(Beginning of Recorded information)

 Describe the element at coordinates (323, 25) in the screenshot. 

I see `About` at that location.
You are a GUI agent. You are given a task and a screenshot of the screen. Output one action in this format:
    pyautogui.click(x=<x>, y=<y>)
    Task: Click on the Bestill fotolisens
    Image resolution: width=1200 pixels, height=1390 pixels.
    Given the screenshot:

(End of Recorded information)

» Exercise prompt: Every entry, from the first line to the last, should be retyped exactly.

» Your response:
 Describe the element at coordinates (323, 25) in the screenshot. 

I see `About` at that location.
You are a GUI agent. You are given a task and a screenshot of the screen. Output one action in this format:
    pyautogui.click(x=<x>, y=<y>)
    Task: Click on the Bestill fotolisens
    Image resolution: width=1200 pixels, height=1390 pixels.
    Given the screenshot:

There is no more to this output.